Rabbia per la vittima del pirata «Adesso basta con questi rom»

L'esasperazione degli abitanti della borgata Boccea «Sono piombati su quei poveretti, sembrava un film» L'investitore è latitante, la polizia teme rappresaglie

«Investiamo gli zingari per strada». Sul muretto della metro Battistini, a Roma, all'alba sono comparsi i primi adesivi a testimoniare la rabbia di un quartiere che ancora non si è ripreso dalla notizia della Lancia Lybra che mercoledì sera ha falciato la gente in attesa alla fermata dell'autobus, uccidendo una filippina di 44 anni e ferendo otto persone. Per le strade di Boccea, dove da sempre le famiglie romane convivono serenamente con quelle extracomunitarie, non si parla d'altro che del comune nemico: i rom. Quelli che proprio dall'accampamento di via della Monachina si spingono giornalmente sull'Aurelia, a Boccea, Casalotti e Primavalle per compiere furti, borseggi e rapine. Due giorni fa, però, sono andati oltre per sfuggire alla polizia. «Sono piombati su quei poveretti - racconta Mario, carrozziere - ero uscito dalla metro e ho visto tanto sangue. Bruciamo quel maledetto accampamento».

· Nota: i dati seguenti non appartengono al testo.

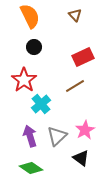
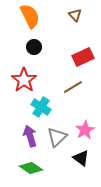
brown line: moved 2 px left, 1 px down
cyan cross: moved 3 px down; rotated 18 degrees counterclockwise
gray triangle: moved 1 px down
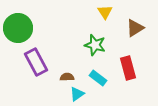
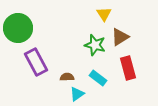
yellow triangle: moved 1 px left, 2 px down
brown triangle: moved 15 px left, 9 px down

«Noi siamo qui da sempre, paghiamo le tasse - dice Hassan Hazin - mercoledì avevo salutato i miei figli per andare nel minimarket dove lavoro di notte. Uno di loro fa le scuole serali e non era rientrato, ho avuto paura. I rom non si integrano devono lasciare l'Italia». Molti residenti hanno partecipato al presidio ieri pomeriggio a Battistini e diversi cori si sono alzati al grido «Zingaro ladro assassino». «Ho cercato di aiutare i feriti - dice Martina - ma per la signora filippina non c'era niente da fare. Ai rom non faranno niente, fosse stato un italiano sarebbe già in galera». Nel palo del semaforo poco distante dalla fermata, tanti mazzi di fiori. Su alcuni si legge «giustizia» su altri insulti per il sindaco Marino e uno su tutti recita: «E adesso ditelo alle famiglie che state lavorando per l'integrazione».

«Sembrava una scena di un film - racconta il barista di via Battistini -. Ho visto una persona investita sbalzare sul cofano dell'auto e cadere più avanti». La polizia continua senza sosta la caccia nella speranza di fermare gli altri due che erano sulla Lancia con la diciassettenne, arrestata subito dopo l'impatto mortale per concorso in omicidio volontario. Uno dei due sarebbe già stato identificato e si tratterebbe del marito della ragazza, sedici anni appena. Ma i parenti fanno muro. Il padre del ragazzo che sarebbe stato alla guida, Bahto Halilovic, ha raccontato che era lui alla guida: «Ero ubriaco, ho sentito la sirena che mi stava dietro, andavo come un pazzo e ho fatto un incidente, sul marciapiede. Se vengono i giudici dico la verità». Ma la polizia non gli crede, pensa a un tentativo di proteggere il figlio. «Stiamo provando a chiamarlo al telefono ma non risponde, non sappiamo dove è - dice Claudia, la sorella del ragazzo , che abita in una baracca nell'insediamento della Monchina -. Forse ha paura della polizia, Se torna lo porteremo dal magistrato». La coppia ha un figlio di 10 mesi e la casa dei loro familiari è una delle poche in cemento. Ora è vuota e sul divano solo un Winnie Pooh di pelouche. «Vogliamo chiedere scusa alla famiglia della vittima e ai feriti», dicono i parenti. Ma il clima nella baraccopoli è di angoscia e la polizia ha rafforzato la sorveglianza temendo rappresaglie. «Abbiamo paura, soprattutto di notte - dicono i rom -. Chi ha sbagliato paghi. Ma non si possono colpire tutti per gli errori di alcuni». Gli otto feriti sono tutti fuori pericolo, anche la più grave, la filippina trasportata in codice rosso al San Camillo e ora trasferita in ortopedia per un intervento all'omero.

L'altra filippina, Perez Corazon Abordo, unica vittima di tanta follia, che avrebbe festeggiato i 45 anni tra pochi giorni, lascerà l'Italia in una bara, dopo i funerali pagati dal Comune.